Dijelaskan, para guru, yang tidak mampu secara mandiri untuk memilih materi pembelajaran Kurikulum 2013 (K13), bisa menggunakan esensi PJJ ini. Harapannya, meski dengan waktu yang terbatas, isi materi yang disampaikan benar-benar tepat, tidak melebar kemana-mana.
“Sementara, terkait kebijakan penggunan dana Bantuan Operasional Sekolah (BOS), untuk membantu siswa dalam memenuhi kuota internet dalam PJJ. Meski diperbolehkan, dari komunikasi yang kita lakukan dengan sejumlah sekolah, ternyata tidak mudah. Apalagi petunjuk teknisnya belum ada, sehingga sekolah masih ragu-ragu,” terangnya.
Di satu sisi, sekolah juga memiliki pilihan kebutuhan prioritas lainnya yang harus dipenuhi. “Berapa uang yang diterima dari BOS? apalagi sekarang ini jumlah siswa per kelas dibatasi. Misalnya untuk jenjang SD, maksimal 28 siswa per kelas. Ternyata di sekolah tersebut masih banyak guru honorer, yang digaji dari dana BOS, atau ada kebutuhan lainnya terkait persiapan sekolah new normal atau tatap muka terbatas. Ini juga harus diperhatikan,” jelasnya.
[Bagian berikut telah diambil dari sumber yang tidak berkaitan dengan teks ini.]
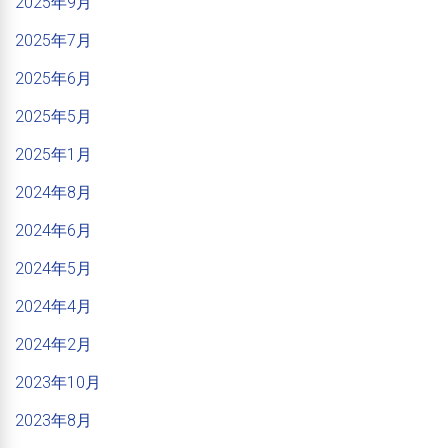
2025年9月
2025年7月
2025年6月
2025年5月
2025年1月
2024年8月
2024年6月
2024年5月
2024年4月
2024年2月
2023年10月
2023年8月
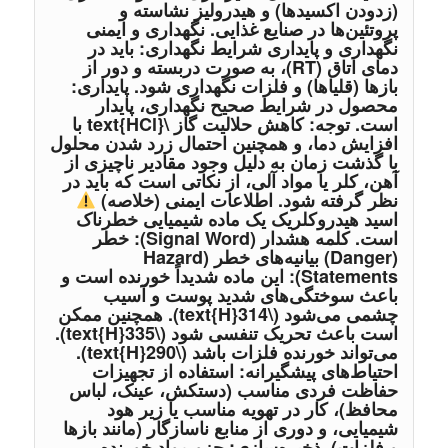
(زدودن اکسیدها) و هیدرولیز نشاسته و
پروتئین‌ها در صنایع غذایی. نگهداری و ایمنی
نگهداری و پایداری شرایط نگهداری: باید در
دمای اتاق (RT)، به صورت دربسته و دور از
بازها (قلیاها) و فلزات نگهداری شود. پایداری:
محصول در شرایط صحیح نگهداری، پایدار
است. توجه: کاهش حلالیت گاز \text{HCl} با
افزایش دما، و همچنین احتمال زرد شدن محلول
با گذشت زمان به دلیل وجود مقادیر ناچیزی از
آهن، کلر یا مواد آلی، از نکاتی است که باید در
نظر گرفته شود. اطلاعات ایمنی (خلاصه)
اسید هیدروکلریک یک ماده شیمیایی خطرناک
است. کلمه هشدار (Signal Word): خطر
(Danger) بیانیه‌های خطر (Hazard
Statements): این ماده شدیداً خورنده است و
باعث سوختگی‌های شدید پوست و آسیب
چشمی می‌شود (\text{H}314). همچنین ممکن
است باعث تحریک تنفسی شود (\text{H}335).
می‌تواند خورنده فلزات باشد (\text{H}290).
احتیاط‌های پیشگیرانه: استفاده از تجهیزات
حفاظت فردی مناسب (دستکش، عینک، لباس
محافظ)، کار در تهویه مناسب یا زیر هود
شیمیایی، و دوری از منابع ناسازگار (مانند بازها
و فلزات). ذخیره‌سازی: جزو مواد خورنده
Pihaknya menilai, persoalan tersebut tidak bisa dilempar ke sekolah dan mengatakan ada pembiayaan dari BOS. “Justru sekarang ini, harapannya ada gotong royong dari semua orang, termasuk orang tua murid yang berkecukupan secara materi, untuk ikut membantu. Ini yang kita dorong, untuk diterapkan,” tandasnya.
Hal senada juga disampaikan Ketua Forum Anak Jawa Tengah (FAJ), Amelia Adiputri Diansari. Dalam kesempatan terpisah, dirinya menjelaskan sebanyak 20 – 25 persen para pelajar di Jateng, tidak memiliki akses layanan PJJ atau sistem daring.